La capacità di navigare non vuol dire solo sapere interpretare il roadbook, ma anche farlo nei tempi necessari a non compromettere velocità e sicurezza di guida: “Sicuramente oggi i distacchi sono più contenuti, un rally come l'Africa Eco Race è tecnico. Bisogna gestire bene la lettura con la guida, muoversi nei tempi giusti. La Dakar è più una gara da polso, da team ufficiali, dal grande impatto commerciale. Ma se invece cerchi un rally per i veri appassionati, in una dimensione familiare, L'Africa Eco Race sa interpretare meglio quel concetto".
Così come sono cambiate le moto e il percorso, anche la tecnologia e le comodità sono entrate in questo mondo di avventura: “Gli spazi della gara africana sono immensi. Soprattutto mano a mano che scendi, attraversi zone poco battute. Sei davvero lontano dalla civiltà, mentre la Dakar attraversa spazi molto più antropizzati, i trasferimenti sono lunghissimi e c'è anche parecchio asfalto. I bivacchi oggi comunque sono più confortevoli di un tempo: ci sono le docce, il mangiare è molto meglio. E poi è quasi impossibile perdersi: ci sono gli elicotteri che tengono la situazione sotto controllo, sanno sempre dove sei. Una volta quando ti perdevi andava già bene se arrivavi al bivacco entro sera”.
Il gusto dell'avventura in Africa non è certo scomparso, e anche i panorami sono affascinanti oggi come ieri: “Al tempo, quando scendevamo per l'Algeria e attraversavamo il Niger, a me piaceva moltissimo il Ténéré.
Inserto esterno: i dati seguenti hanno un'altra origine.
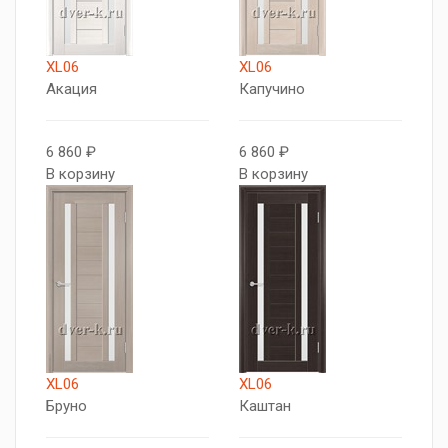
XL06
XL06
Акация
Капучино
6 860 ₽
6 860 ₽
В корзину
В корзину
XL06
XL06
Бруно
Каштан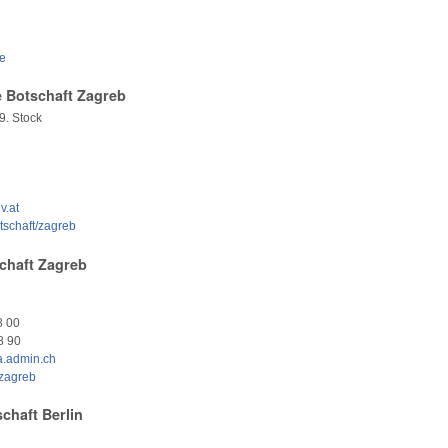
.de
e Botschaft Zagreb
9. Stock
.at
tschaft/zagreb
chaft Zagreb
8 00
8 90
a.admin.ch
zagreb
chaft Berlin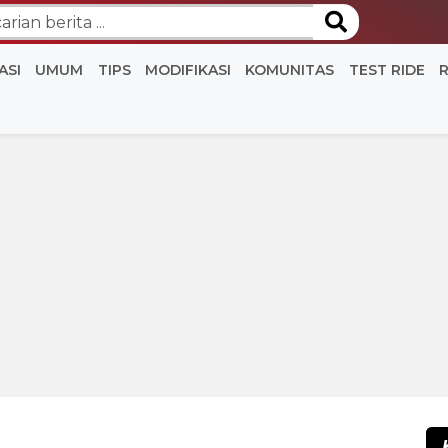
ASI
UMUM
TIPS
MODIFIKASI
KOMUNITAS
TEST RIDE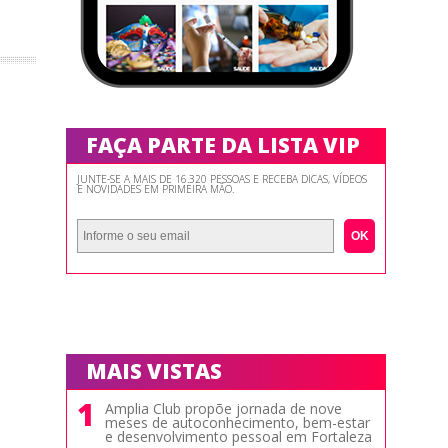
FAÇA PARTE DA LISTA VIP
JUNTE-SE A MAIS DE 16.320 PESSOAS E RECEBA DICAS, VÍDEOS
E NOVIDADES EM PRIMEIRA MÃO.
OK
MAIS VISTAS
1
Amplia Club propõe jornada de nove
meses de autoconhecimento, bem-estar
e desenvolvimento pessoal em Fortaleza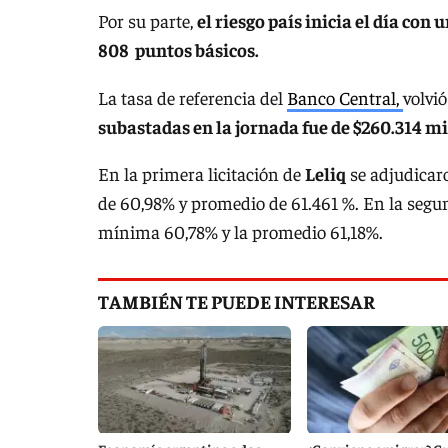
Por su parte,
el riesgo país inicia el día con 
808 puntos básicos.
La tasa de referencia del
Banco Central,
volvi
subastadas en la jornada fue de $260.314 mi
En la primera licitación de
Leliq
se adjudicar
de 60,98% y promedio de 61.461 %. En la segun
mínima 60,78% y la promedio 61,18%.
TAMBIÉN TE PUEDE INTERESAR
Ora incanta la Mauritania, soprattutto per la sabbia".
In definitiva sono cambiate le moto, il percorso, la tecnologia e i comfort: 30 anni di differenza nello sport sono davvero tanti. Qualcosa però, o meglio, qualcuno in questo mondo sembra non cambiare mai: sono i piloti da rally: “Da quel punto di vista è ancora tutto abbastanza simile al passato: qui un pilota deve essere capace di essere veloce, ma anche navigare bene. Capire qualcosa di meccanica, sopportare la fatica, essere in grado di arrangiarsi. Bisogna essere resistenti”. L'Africa Eco Race in fondo è davvero un po' di tutto questo ed è il segreto della sua magia.